• [Task statement]: Give the number of lines in the entries below that contain "Media". Write nothing besides it.

Records from a data source:
□ □ □ □
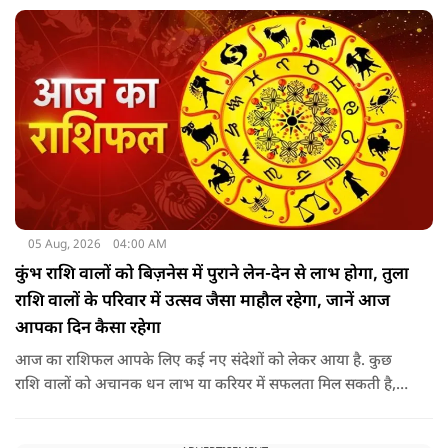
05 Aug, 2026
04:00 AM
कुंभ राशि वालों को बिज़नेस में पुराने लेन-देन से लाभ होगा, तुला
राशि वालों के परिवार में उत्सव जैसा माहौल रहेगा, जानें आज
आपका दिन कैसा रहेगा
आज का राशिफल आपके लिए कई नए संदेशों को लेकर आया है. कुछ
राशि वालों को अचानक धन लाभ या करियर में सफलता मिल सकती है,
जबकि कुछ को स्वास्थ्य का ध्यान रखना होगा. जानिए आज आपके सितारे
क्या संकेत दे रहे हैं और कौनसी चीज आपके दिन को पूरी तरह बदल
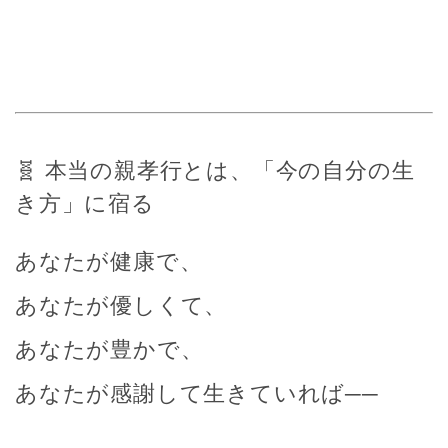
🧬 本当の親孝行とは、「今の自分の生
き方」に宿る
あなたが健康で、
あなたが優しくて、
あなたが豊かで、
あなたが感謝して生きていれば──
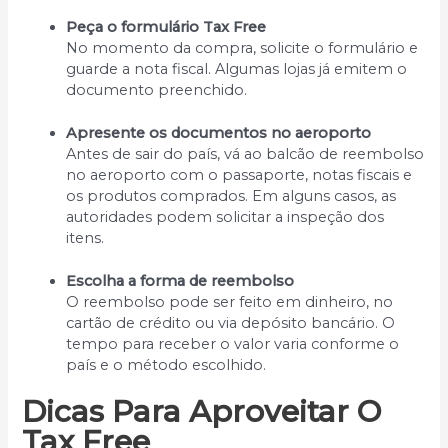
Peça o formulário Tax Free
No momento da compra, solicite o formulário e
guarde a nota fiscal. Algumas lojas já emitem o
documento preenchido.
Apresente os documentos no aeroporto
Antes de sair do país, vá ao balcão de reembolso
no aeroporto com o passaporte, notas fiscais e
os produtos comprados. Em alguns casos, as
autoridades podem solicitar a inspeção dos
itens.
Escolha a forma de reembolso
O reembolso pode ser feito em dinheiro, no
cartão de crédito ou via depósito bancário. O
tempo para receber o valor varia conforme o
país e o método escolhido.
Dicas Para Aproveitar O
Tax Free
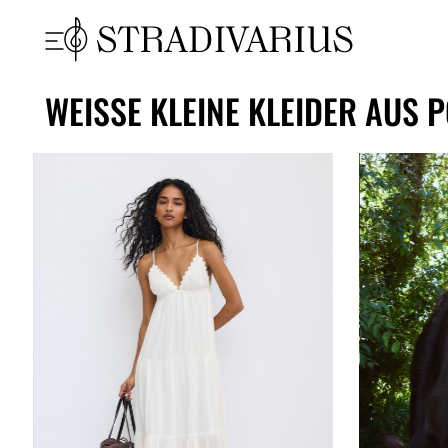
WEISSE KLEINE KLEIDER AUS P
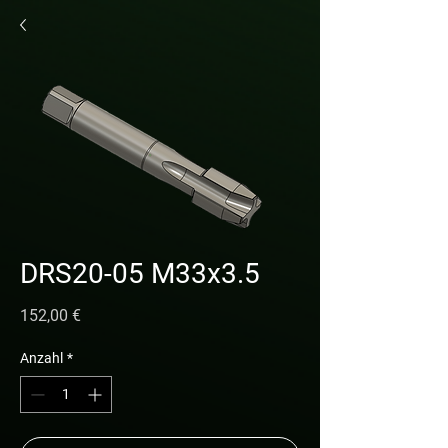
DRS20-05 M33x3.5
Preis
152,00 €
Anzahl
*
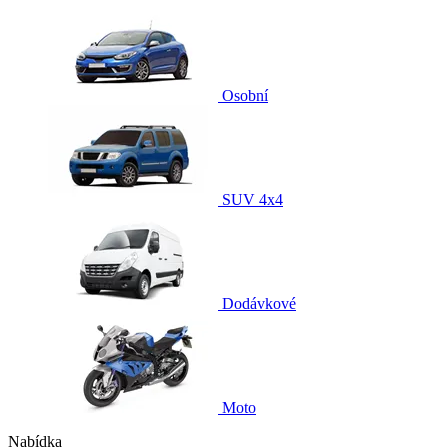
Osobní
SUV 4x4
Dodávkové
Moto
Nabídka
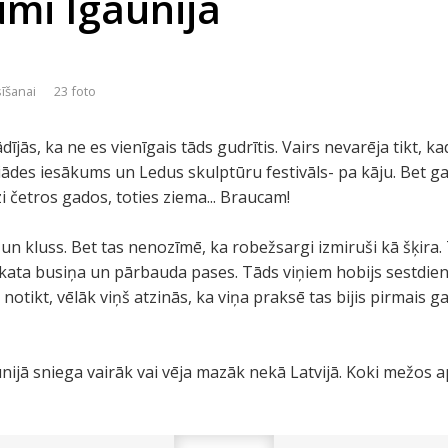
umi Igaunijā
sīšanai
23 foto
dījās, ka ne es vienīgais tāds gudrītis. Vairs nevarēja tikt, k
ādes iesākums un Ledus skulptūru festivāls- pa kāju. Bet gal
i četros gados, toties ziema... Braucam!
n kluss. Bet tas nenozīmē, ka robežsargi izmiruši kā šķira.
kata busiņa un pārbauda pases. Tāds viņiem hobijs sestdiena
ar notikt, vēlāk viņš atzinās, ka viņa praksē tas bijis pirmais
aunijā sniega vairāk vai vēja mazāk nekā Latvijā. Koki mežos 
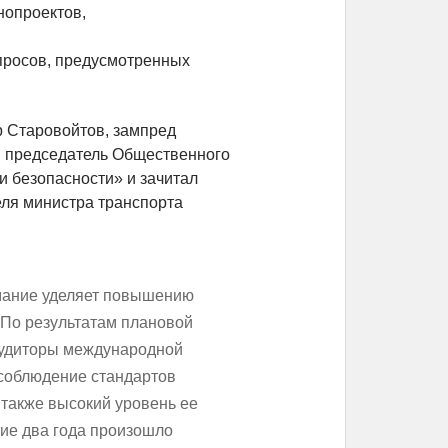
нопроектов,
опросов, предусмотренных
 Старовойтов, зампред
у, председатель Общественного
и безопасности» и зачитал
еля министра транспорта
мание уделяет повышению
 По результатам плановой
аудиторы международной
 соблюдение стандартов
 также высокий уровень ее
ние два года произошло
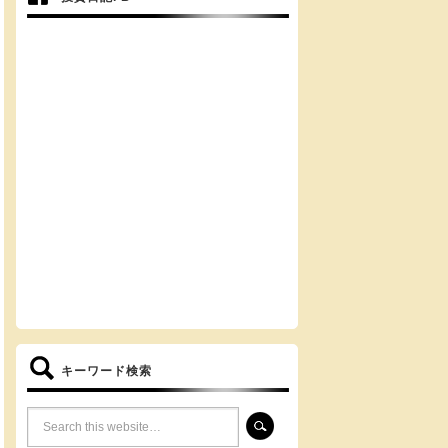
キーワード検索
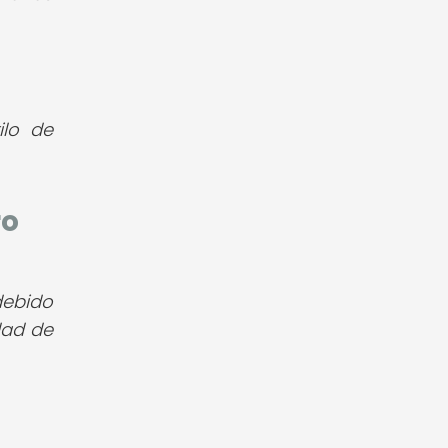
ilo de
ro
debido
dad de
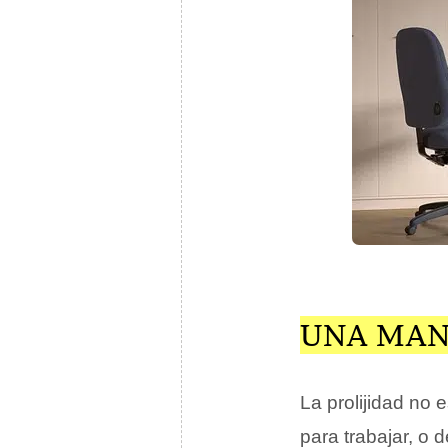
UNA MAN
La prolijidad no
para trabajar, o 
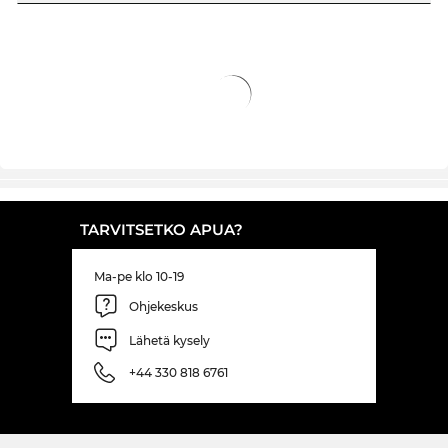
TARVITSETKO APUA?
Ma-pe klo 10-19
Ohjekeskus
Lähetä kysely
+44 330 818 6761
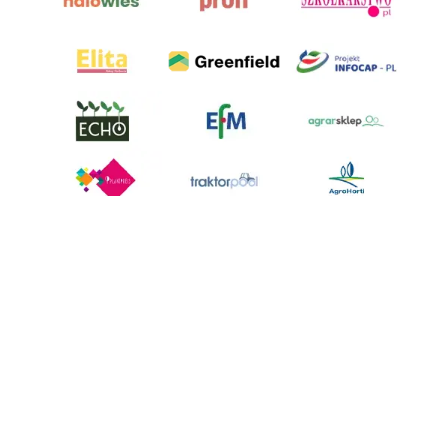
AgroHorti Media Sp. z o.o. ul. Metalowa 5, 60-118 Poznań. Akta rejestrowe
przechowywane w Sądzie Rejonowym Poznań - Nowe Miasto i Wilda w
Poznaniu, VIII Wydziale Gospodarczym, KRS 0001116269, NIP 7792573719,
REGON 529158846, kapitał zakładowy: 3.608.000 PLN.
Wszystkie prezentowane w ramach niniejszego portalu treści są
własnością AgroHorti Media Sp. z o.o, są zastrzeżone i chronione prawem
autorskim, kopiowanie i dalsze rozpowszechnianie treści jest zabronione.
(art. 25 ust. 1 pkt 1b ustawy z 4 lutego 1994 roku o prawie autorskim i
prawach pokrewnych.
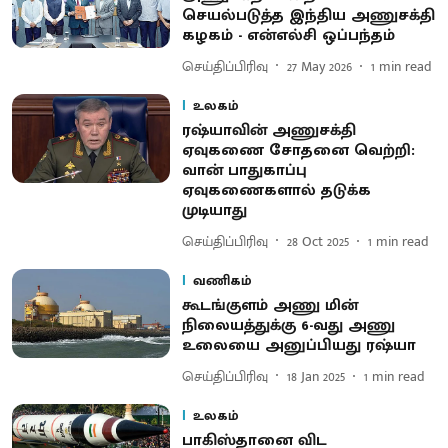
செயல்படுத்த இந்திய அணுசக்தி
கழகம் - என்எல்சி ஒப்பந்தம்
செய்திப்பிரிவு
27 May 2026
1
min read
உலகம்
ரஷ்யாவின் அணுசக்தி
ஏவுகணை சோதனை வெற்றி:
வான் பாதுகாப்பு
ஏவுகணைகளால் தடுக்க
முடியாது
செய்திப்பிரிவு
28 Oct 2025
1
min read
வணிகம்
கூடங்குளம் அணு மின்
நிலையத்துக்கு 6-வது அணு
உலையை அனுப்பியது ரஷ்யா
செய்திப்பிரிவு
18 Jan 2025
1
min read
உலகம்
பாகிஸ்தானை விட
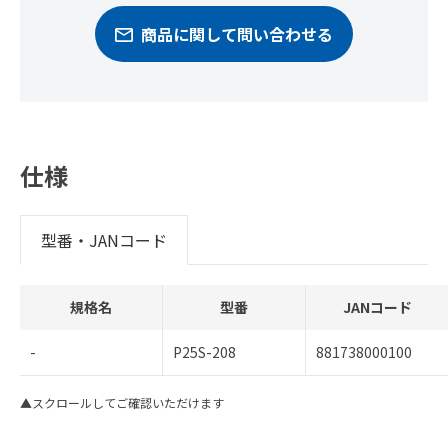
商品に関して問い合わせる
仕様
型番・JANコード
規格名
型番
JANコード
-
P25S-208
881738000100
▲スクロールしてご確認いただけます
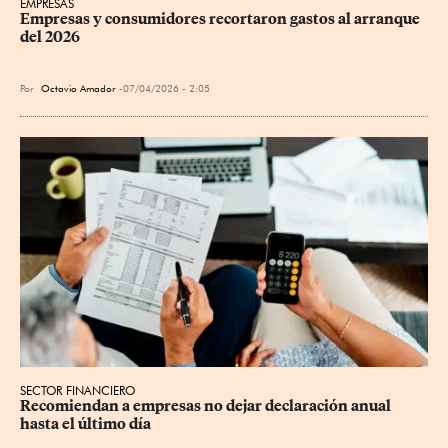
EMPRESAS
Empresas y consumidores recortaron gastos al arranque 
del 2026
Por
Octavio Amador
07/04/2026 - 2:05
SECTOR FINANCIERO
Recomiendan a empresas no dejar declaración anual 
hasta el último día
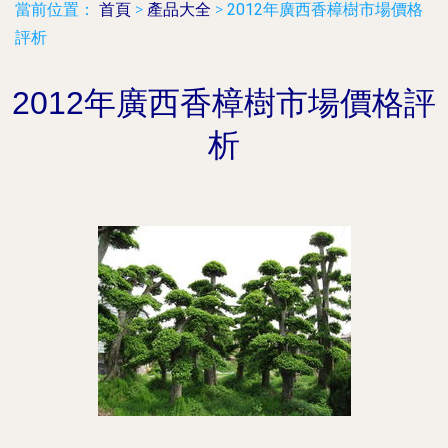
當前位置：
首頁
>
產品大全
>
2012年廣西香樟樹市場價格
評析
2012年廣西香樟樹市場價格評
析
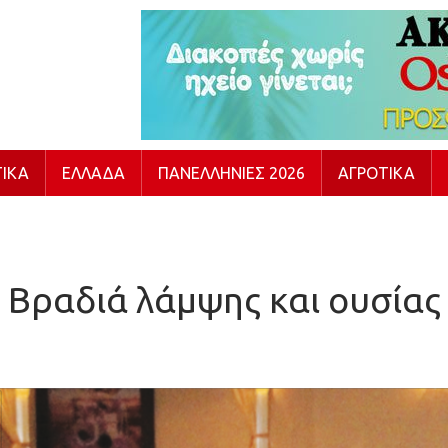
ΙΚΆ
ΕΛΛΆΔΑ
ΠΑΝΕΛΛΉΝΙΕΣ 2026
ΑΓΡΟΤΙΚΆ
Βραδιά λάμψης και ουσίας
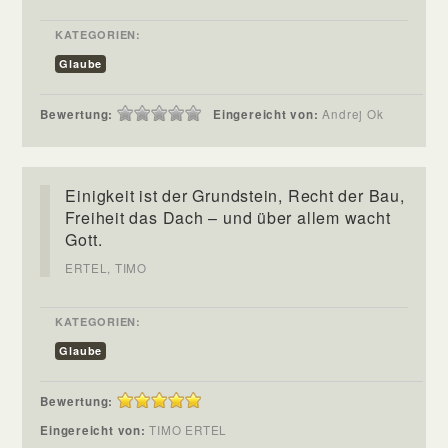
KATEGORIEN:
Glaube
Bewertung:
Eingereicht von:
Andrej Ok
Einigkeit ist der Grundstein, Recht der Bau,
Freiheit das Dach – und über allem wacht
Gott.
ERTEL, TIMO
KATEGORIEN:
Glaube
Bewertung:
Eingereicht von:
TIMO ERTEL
□ □ □ □
• [Your response]: 2